Moneybox

The Fake Headlines: Neither Obama Nor Romney Is Against Offshoring

US President Barack Obama speaks during a rain-soaked campaign event on July 14, 2012 at Walkerton Tavern & Gardens in Glen Allen, Virginia.

Photo by MANDEL NGAN/AFP/GettyImages

The way the Bain/outsourcing debate has gone, if I understand it, is this:

1. Romney touts his experience in the private sector as a key qualification for the presidency that Obama lacks.

2. Obama runs ads slamming Bain Capital for involvement in offshoring of jobs to foreign countries.

3. Romney angrily denies that he was even running Bain at the time this stuff happened.

4. Obama notes that Rommey was listed in government documents as Bain’s CEO of record.

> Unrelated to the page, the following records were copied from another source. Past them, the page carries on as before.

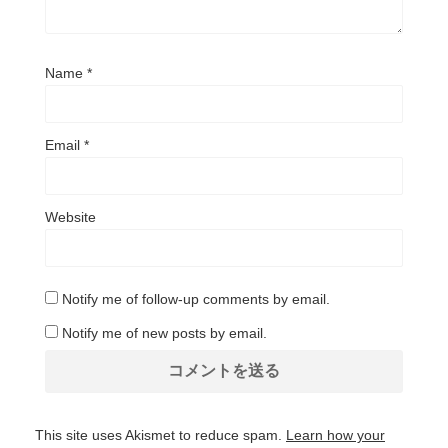
Name
*
Email
*
Website
Notify me of follow-up comments by email.
Notify me of new posts by email.
This site uses Akismet to reduce spam.
Learn how your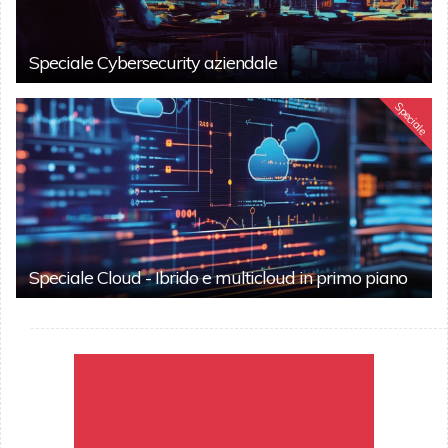
Speciale Cybersecurity aziendale
Speciale
Speciale Cloud - Ibrido e multicloud in primo piano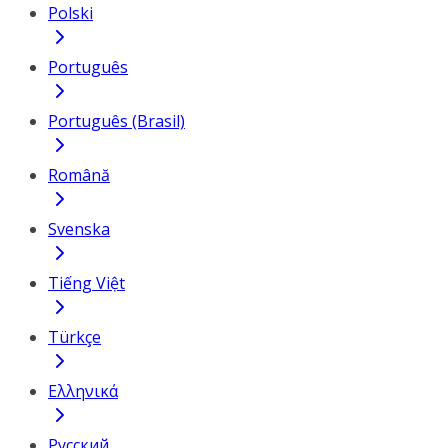
Polski
Português
Português (Brasil)
Română
Svenska
Tiếng Việt
Türkçe
Ελληνικά
Русский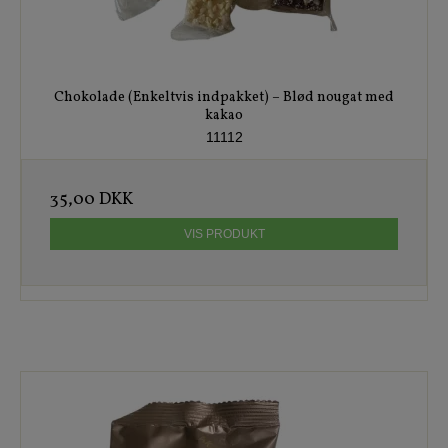
Chokolade (Enkeltvis indpakket) – Blød nougat med
kakao
11112
35,00 DKK
VIS PRODUKT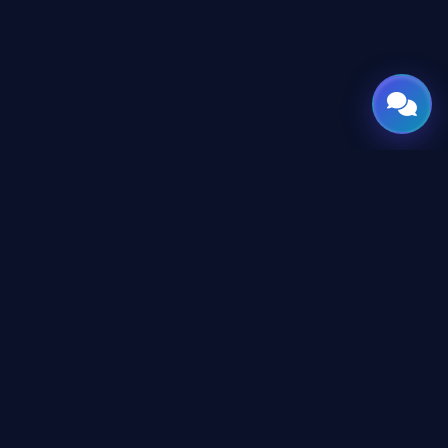
GATE
OF
AI
جميع الحقوق محفوظة © 2026 GateOfAI, LLC — دلاوير، الولايات
المتحدة الأمريكية. هُندست بعقول عربية. بُنيت للعالم.
GateOfAI, LLC — Delaware, USA
منظومة رقمية بالكامل (بدون مقرات فرعية)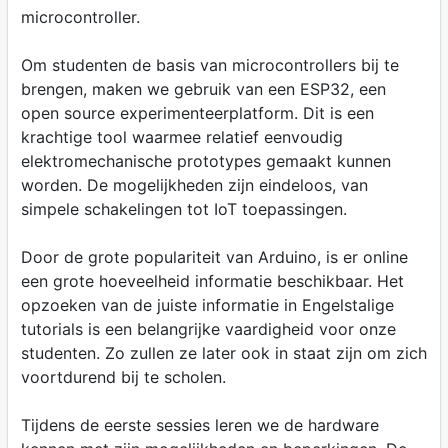
microcontroller.
Om studenten de basis van microcontrollers bij te
brengen, maken we gebruik van een ESP32, een
open source experimenteerplatform. Dit is een
krachtige tool waarmee relatief eenvoudig
elektromechanische prototypes gemaakt kunnen
worden. De mogelijkheden zijn eindeloos, van
simpele schakelingen tot IoT toepassingen.
Door de grote populariteit van Arduino, is er online
een grote hoeveelheid informatie beschikbaar. Het
opzoeken van de juiste informatie in Engelstalige
tutorials is een belangrijke vaardigheid voor onze
studenten. Zo zullen ze later ook in staat zijn om zich
voortdurend bij te scholen.
Tijdens de eerste sessies leren we de hardware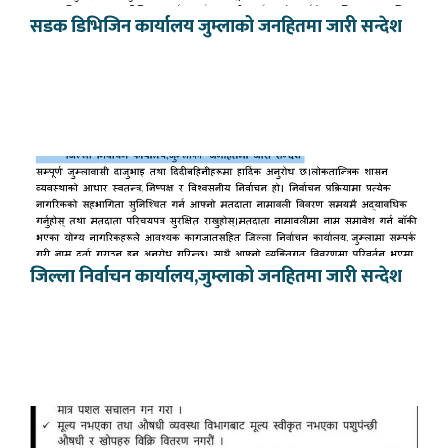
सडक डिभिजिन कार्यालय जुम्लाको जनहितमा जारी सन्देश
जिल्ला निर्वाचन कार्यालय,जुम्लाको जनहितमा जारी सन्देश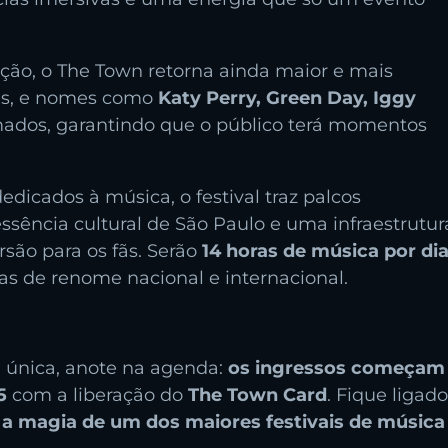
ção, o The Town retorna ainda maior e mais
sas, e nomes como
Katy Perry, Green Day, Iggy
mados, garantindo que o público terá momentos
edicados à música, o festival traz palcos
ssência cultural de São Paulo e uma infraestrutur
rsão para os fãs. Serão
14 horas de música por di
tas de renome nacional e internacional.
a única, anote na agenda:
os ingressos começam
5
com a liberação do
The Town Card
. Fique ligado
r
a magia de um dos maiores festivais de música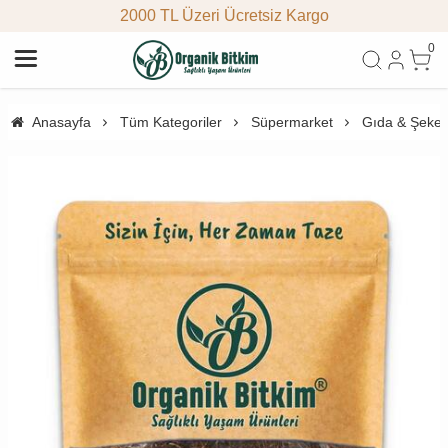
2000 TL Üzeri Ücretsiz Kargo
0
Anasayfa
Tüm Kategoriler
Süpermarket
Gıda & Şeke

5. Romney says those filings don’t reflect reality on the ground about who was running the company.

6. Obama begins collecting scraps of evidence pointing to Romney’s continued involvement.

Lost in the shuffle here is the question of what it is Romney is denying he’s responsible for. Stipulate that Romney somehow had nothing to do with running a company of which he was the CEO and sole shareholder. Does he think, in retrospect, that his subordinates did something wrong by offshoring jobs? Clearly he didn’t, which highlights the absurdity of his claims not to have been responsible. It’s true that he wasn’t running the country on a day-to-day basis, but he really was titular CEO and had Bain been doing something he deemed outrageous he could and should have stepped in to stop them. But he doesn’t believe that. And what’s more, all indications are that Barack Obama also doesn’t think Bain was doing anything wrong. As president he’s made no moves to make it illegal for companies to shift production work abroad and has publicly associated himself with a wide range of American firms—from GE to Apple and beyond—who’ve done just that to varying extents. And we all remember what happened to Obama’s promise to renegotiate NAFTA after taking office, right?

In my view both Obama and Rommey are quite right about this. I’ll say more on this during the workweek, but one quick test is do you think there’s something immoral about the fact that Toyota and BMW have manufacturing facilities located in the United States? Should the Japanese and German governments be stopping Japan- and Germany-based firms from locating production offshore?